Setelah membayar semuanya kami pun pulang. Sebelumnya mampir di pusat oleh-oleh untuk membeli beberapa panganan khas seperti bakpia, gethuk trio dan kue mochi.
***
“Wah pada mborong rupanya,” sahut Budhe pada kami.
“Cuma beli batik sama daster buat karyawan di toko kok, Budhe,” sahutku.
“Senengnya. Mas kok gak diajak?” Gilang tiba-tiba datang dan langsung duduk di sampingku tak lupa pula tangannya langsung melingkar di bahuku. Kurang ajar sekali dia. Jelas sengaja karena di depan orang lain aku pasti akan diam saja diperlakukan seperti itu.
“Salah Mas sendiri sok sibuk, jadi aku perginya berdua saja, ya ‘kan Mbak?” sahut Hana.
“Iya,” sahutku singkat.
“Maaf, habisnya Papah tuh. Katanya liburan malah ngasih mas kerjaan.”
“Hahaha. Sekalian kamu belajar Lang. Papah senang akhirnya kamu mau membantu papah, cuma ya itu si Farhan katanya nelangsa ditinggal sama kamu.”
“Firman udah gede kok Pah, dia harusnya udah ngerti harus gimana buat hidupnya dan perusahaan papahnya.”
“Iya papah ngerti. Cuma anak itu gimana ya papah ngomongnya? Ah sudahlah itu ‘kan urusan mereka.”
“Lagian Papah sendiri yang mulai ngomongin mereka bukan Gilang loh.”
Apa? Gilang udah keluar dari pekerjaannya? Apa mereka putus? Atau si Manda juga ikut pindah bareng Gilang? Ck. Dasar buaya cap badak. Kenapa sih perselingkuhan mereka gak terkuak-kuak? Udah capek aku tuh nungguin pelakornya muncul. Heran di sinetron TV aja pelakornya cepet banget keluar dan mampu menggaet suami orang hanya dalam waktu beberapa menit, kok ini lama banget sih? Tiga bulan aku sudah menunggu adegan perselingkuhan dan perpelakoran diantara dua mantan. Tapi kok, amleng. Ah bikin bete.

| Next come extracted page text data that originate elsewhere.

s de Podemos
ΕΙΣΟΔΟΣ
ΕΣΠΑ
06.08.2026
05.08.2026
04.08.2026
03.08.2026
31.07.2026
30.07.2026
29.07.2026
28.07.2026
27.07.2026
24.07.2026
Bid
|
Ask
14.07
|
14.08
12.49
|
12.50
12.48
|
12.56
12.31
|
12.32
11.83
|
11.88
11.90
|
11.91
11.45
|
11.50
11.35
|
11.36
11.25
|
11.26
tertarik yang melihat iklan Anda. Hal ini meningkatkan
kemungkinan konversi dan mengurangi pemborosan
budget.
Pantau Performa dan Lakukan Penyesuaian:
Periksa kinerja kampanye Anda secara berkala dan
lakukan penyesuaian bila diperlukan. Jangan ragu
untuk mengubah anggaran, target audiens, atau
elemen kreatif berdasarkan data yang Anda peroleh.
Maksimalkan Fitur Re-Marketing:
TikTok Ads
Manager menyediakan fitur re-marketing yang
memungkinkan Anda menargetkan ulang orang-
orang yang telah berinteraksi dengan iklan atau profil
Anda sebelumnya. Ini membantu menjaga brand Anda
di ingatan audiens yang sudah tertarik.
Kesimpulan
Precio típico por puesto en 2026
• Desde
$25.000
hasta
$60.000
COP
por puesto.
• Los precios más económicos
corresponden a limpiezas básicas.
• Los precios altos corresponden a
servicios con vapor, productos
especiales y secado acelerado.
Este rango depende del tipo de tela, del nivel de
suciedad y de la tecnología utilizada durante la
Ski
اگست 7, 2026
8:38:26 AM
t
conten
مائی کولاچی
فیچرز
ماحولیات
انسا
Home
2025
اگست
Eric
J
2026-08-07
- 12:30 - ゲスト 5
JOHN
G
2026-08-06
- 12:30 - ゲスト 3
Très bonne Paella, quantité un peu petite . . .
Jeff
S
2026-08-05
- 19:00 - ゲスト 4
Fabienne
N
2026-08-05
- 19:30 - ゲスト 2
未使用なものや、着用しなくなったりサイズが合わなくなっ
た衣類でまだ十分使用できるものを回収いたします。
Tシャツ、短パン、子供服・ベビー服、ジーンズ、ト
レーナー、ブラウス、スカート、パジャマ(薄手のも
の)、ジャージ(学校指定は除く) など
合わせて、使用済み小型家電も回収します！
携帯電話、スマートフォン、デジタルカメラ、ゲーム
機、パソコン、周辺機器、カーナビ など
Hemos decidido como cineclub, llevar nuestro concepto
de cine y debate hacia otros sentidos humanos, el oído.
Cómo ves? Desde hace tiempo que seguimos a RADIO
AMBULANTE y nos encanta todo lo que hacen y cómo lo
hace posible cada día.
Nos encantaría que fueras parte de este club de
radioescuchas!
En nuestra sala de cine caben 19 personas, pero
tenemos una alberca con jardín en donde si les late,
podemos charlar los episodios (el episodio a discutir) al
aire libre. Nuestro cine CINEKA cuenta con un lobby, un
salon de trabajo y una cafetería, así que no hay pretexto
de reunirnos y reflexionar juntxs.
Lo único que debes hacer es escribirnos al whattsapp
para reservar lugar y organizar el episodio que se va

“Kamu beli apa, Dek Tiar?” tanya Gilang padaku.
“Cuma daster, Mas.” Hoek. Pengen muntah rasanya menyebut kata itu.
“Owh.”
“Dikeluarin sekalian Mbak, bukannya Mbak Tiar tadi beli buat Papah, Mamah, Budhe, sama anak dan cucu Budhe. Buat Mas Gilang juga ada ‘kan tadi.”
“Dek Tiara beliin baju buat Mas Gilang?” Gilang bertanya padaku dengan sangat antusias, aneh ngapain tuh mata sampai berbinar-binar kayak gitu. Kayak anak kecil dibeliin permen aja.
“Iya.”
“Mana ... mana?”
“Eh ... ini, G-mas.”
Gilang langsung merebut kresek dalam genggaman tanganku dan langsung menumpahkan isinya. Dia langsung mengambil kemeja motif sayap burung.

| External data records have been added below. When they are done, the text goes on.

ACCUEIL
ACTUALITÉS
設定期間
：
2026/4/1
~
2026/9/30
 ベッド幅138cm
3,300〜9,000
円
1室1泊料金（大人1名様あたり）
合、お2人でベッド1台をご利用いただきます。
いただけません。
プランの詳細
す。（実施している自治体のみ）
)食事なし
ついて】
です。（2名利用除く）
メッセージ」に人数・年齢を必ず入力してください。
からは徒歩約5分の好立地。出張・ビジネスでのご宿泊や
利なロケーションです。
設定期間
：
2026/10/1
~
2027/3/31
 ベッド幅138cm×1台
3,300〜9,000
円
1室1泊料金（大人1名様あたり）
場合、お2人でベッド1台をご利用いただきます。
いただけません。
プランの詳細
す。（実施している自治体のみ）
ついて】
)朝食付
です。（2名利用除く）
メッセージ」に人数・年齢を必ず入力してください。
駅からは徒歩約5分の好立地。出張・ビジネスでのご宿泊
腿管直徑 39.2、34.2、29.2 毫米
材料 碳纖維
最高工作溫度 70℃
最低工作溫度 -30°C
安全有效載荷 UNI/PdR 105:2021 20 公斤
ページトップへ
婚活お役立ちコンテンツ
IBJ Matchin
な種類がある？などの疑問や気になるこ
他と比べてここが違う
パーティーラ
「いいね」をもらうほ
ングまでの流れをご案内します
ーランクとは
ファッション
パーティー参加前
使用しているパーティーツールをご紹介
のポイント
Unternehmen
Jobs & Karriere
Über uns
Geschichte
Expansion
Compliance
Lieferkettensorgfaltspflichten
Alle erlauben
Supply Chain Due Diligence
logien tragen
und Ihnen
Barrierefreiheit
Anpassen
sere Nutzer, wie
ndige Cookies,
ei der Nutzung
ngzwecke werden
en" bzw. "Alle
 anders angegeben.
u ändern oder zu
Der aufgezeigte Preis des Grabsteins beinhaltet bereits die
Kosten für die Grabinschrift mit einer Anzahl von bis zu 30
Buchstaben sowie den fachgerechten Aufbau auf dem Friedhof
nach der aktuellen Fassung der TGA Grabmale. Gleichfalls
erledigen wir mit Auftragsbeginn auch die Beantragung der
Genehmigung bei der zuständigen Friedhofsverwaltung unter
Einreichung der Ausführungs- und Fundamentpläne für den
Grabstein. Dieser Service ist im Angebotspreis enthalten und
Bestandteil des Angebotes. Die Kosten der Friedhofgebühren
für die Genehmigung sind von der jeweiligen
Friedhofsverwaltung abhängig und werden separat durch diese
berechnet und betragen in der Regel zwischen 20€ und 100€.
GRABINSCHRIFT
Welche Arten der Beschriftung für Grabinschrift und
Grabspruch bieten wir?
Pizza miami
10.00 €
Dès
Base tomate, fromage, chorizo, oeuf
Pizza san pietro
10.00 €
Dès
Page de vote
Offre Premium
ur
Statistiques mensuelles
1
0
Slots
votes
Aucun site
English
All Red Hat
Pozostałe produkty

“Ini pasti punya mas 'kan Dek?” tanyanya masih dengan mata berbinar dan senyum ceria. Ckckck. Dapat kemeja aja bahagianya. Gimana kalau dapat rumah.
“Iya.”
“Makasih ya, Dek.”
Cup.
Sebuah kecupan mampir di pipiku. Aku melotot sempurna ke arahnya tapi Gilang malah cuek dan cup. Dia mencium pipi satunya lagi. Kurang garam sekali dianya. Aku menggeram dalam hati. Mati kau!
“Plis deh Mas, ada jomblo ini. Di kamar aja kenapa kalau mau uwu-uwu. Huwaa ... Mah Pah, Hana maulah dijodohin biar gak jomblo mulu.”
“Hush. Selesaikan dulu kuliahnya!” hardik Mamah mertua.
“Hahahaha.” Terdengar tawa yang membahana di ruang keluarga.
Selanjutnya kami mengobrol dengan santai. Harus kuakui aku senang berada di tengah keluarga Gilang. Mereka sangat harmonis dan rukun dengan sanak saudara.